То, что показалось Семену при входе кучей жалких лохмотьев, раскиданных на деревянной кровати, оказалось постелью. На ней лежала Алена. Она была прикрыта сшитым из мешковины одеялом. Семен рванулся к кровати, откинул одеяло и увидел, что жена без сознания. От нее так и пахнуло томительно-душным жаром. Дыханье ее было неровным, прерывистым, на впалых щеках пылал лихорадочный румянец.

— Давно это с ней? — спросил он с тоской.

— Третьего дня захворала. С утра здоровая была, а к вечеру свалилась. До половины дня сегодня стонала, пить просила, на голову жаловалась, а сейчас без ума, без памяти. Я к бабушке Шулятьихе сбегал, позвал ее. Она сказала, что у мамы лихоманка. Поладила на воду и велела поить ее этой водой.

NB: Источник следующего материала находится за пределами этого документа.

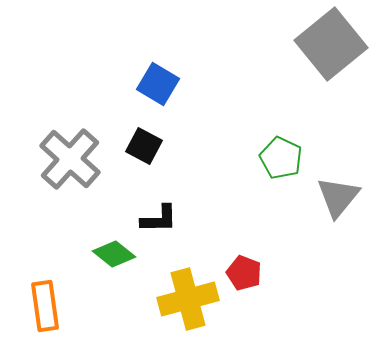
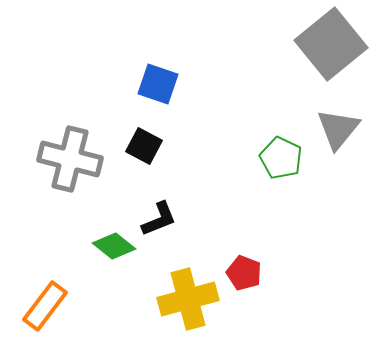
blue square: rotated 12 degrees counterclockwise
gray cross: rotated 28 degrees counterclockwise
gray triangle: moved 68 px up
black L-shape: rotated 21 degrees counterclockwise
green diamond: moved 8 px up
orange rectangle: rotated 45 degrees clockwise
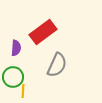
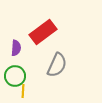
green circle: moved 2 px right, 1 px up
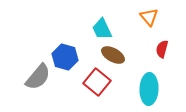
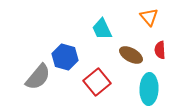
red semicircle: moved 2 px left, 1 px down; rotated 18 degrees counterclockwise
brown ellipse: moved 18 px right
red square: rotated 12 degrees clockwise
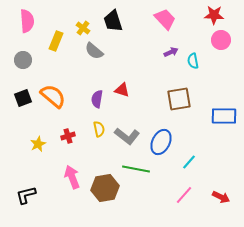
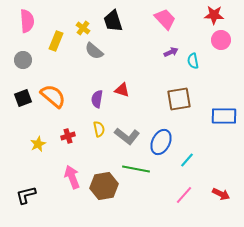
cyan line: moved 2 px left, 2 px up
brown hexagon: moved 1 px left, 2 px up
red arrow: moved 3 px up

— Нет, сынок, лаженая водичка здесь не поможет. Не лихоманка у матери, а наверняка сыпной тиф. Паршивая эта хворь. Придется за фельдшером ехать. Попью чаю, обогреюсь, и буду собираться. Кипяток у тебя есть?

— Все время чугунок на печке кипит.

Из снятых с седла переметных сум Семен достал плитку кирпичного чая, мешочек с кусковым сахаром, сухари и японские галеты в пачках. Бросив в чугунок измельченного чая, разложил на столе свои припасы и спросил жадно глядящего на них Проньку:

— Посуда у вас есть?

— Есть чугунок, горшок да стакан с кружкой.

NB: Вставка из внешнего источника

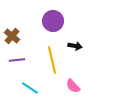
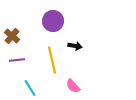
cyan line: rotated 24 degrees clockwise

— Не богато живете. Ну да ничего, нам не привыкать… Давай будем чаевничать. Эти штуки, — показал он на галеты, — так не разгрызешь. Ты их в чаю размачивай, а то зубы сломаешь… Ты не слышал, есть в Орловской фельдшер?

— Нету там никакого фельдшера. Его в прошлом году семеновцы шашками изрубили — раненого партизана у него в погребе нашли.

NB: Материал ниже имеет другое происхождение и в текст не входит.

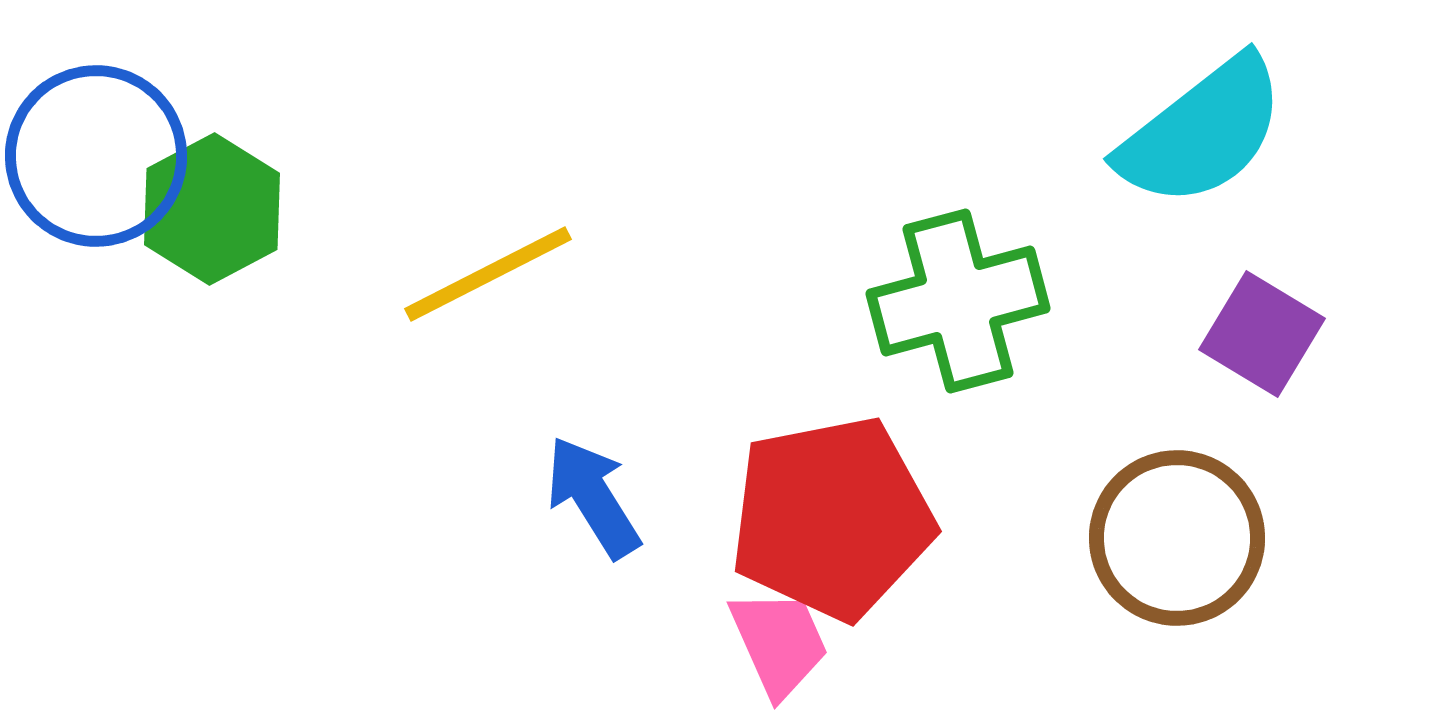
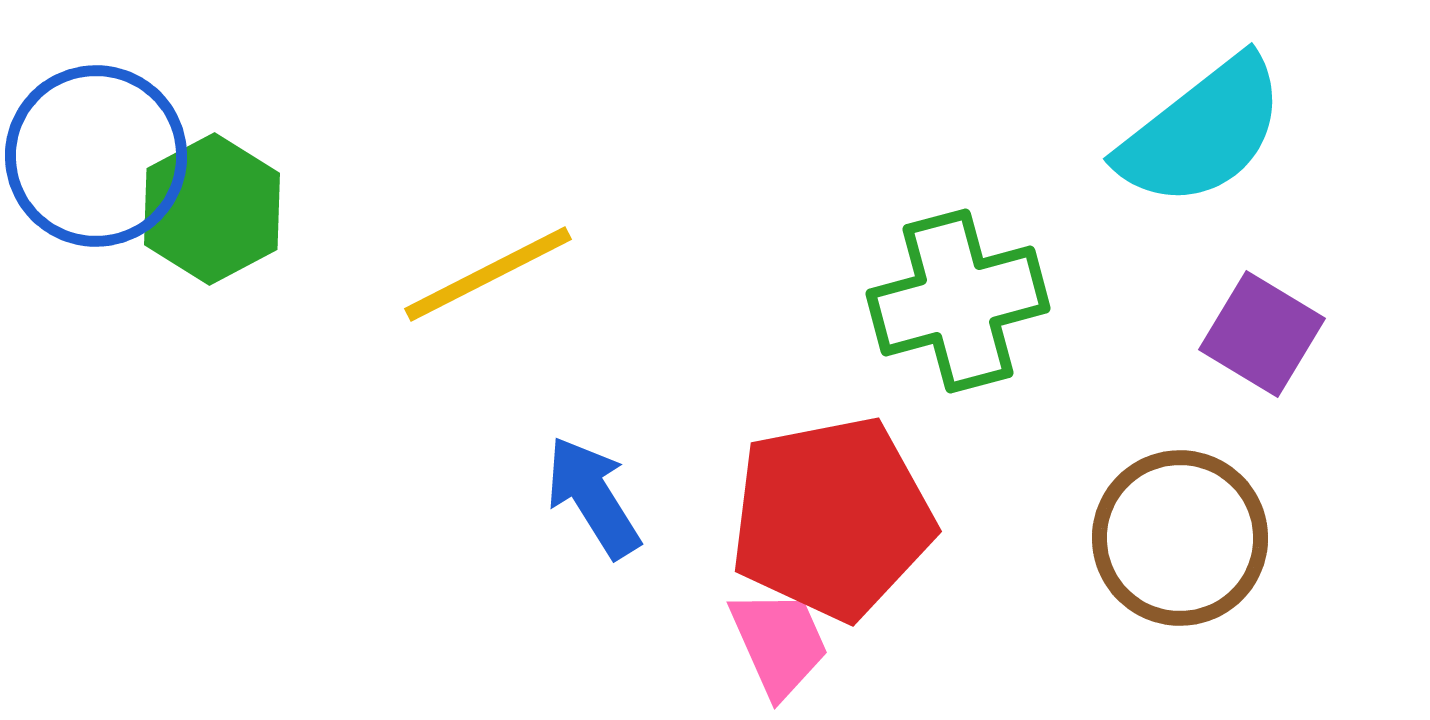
brown circle: moved 3 px right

— Вот как! Тогда придется в Нерчинский Завод ехать. Пойду к поселковому председателю коней просить. Не знаешь, кто тут в председателях?

— Дядя Герасим, кажись.

— Герасим Косых? Ну, я с ним быстро договорюсь. Ты тут без меня клади матери на голову мокрую тряпку да пить давай, когда попросит. А мне прохлаждаться нечего, пойду до Герасима…

Герасима застал он во дворе с новой метлой в руках. Он сметал в кучи отбитые от мерзлой земли лепехи коровьего навоза. Семену сразу бросился в глаза завидный хозяйский порядок в огороженной глухим заплотом ограде. Большая аккуратно сложенная поленница сухих лиственничных дров тянулась вдоль забора слева, от сарая до бани. Возле нее стояла хорошо сделанная кобылина для распилки кряжей. Под двухскатной крышей бани висели заготовленные на весь год зеленые березовые веники.

Под сараем виднелись поставленные на зиму телеги, плуг и прислоненные к стене бороны. Трое саней с новыми оглоблями и толстыми завертками, плотно облегающими оглобли, стояли у амбара справа. На головках саней висели крашеные дуги, на одной из них были привязаны два колокольца.

— Здравия желаю, товарищ зеленый партизан! — протягивая Герасиму руку, не удержался, съязвил Семен.